WORK ITEM — Only the text of the records belongs in the answer, copied exactly, with every picture omitted.

[TASK INPUTS Boundary: Start]

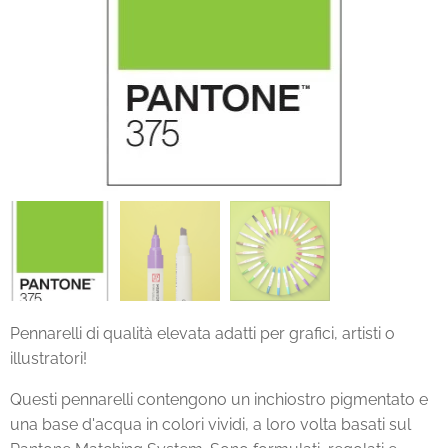
Pennarelli di qualità elevata adatti per grafici, artisti o
illustratori!
Questi pennarelli contengono un inchiostro pigmentato e
una base d'acqua in colori vividi, a loro volta basati sul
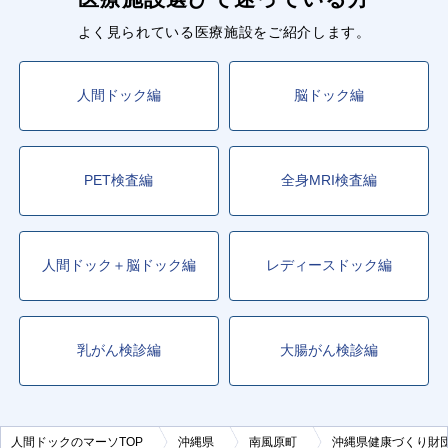
よく見られている医療施設をご紹介します。
人間ドック編
脳ドック編
PET検査編
全身MRI検査編
人間ドック＋脳ドック編
レディースドック編
乳がん検診編
大腸がん検診編
人間ドックのマーソTOP
沖縄県
南風原町
沖縄県健康づくり財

[TASK INPUTS Boundary: End]

EXERCISE ANSWER —
Pennarelli di qualità elevata adatti per grafici, artisti o
illustratori!
Questi pennarelli contengono un inchiostro pigmentato e
una base d'acqua in colori vividi, a loro volta basati sul
よく見られている医療施設をご紹介します。
人間ドック編
脳ドック編
PET検査編
全身MRI検査編
人間ドック＋脳ドック編
レディースドック編
乳がん検診編
大腸がん検診編
人間ドックのマーソTOP
沖縄県
南風原町
沖縄県健康づくり財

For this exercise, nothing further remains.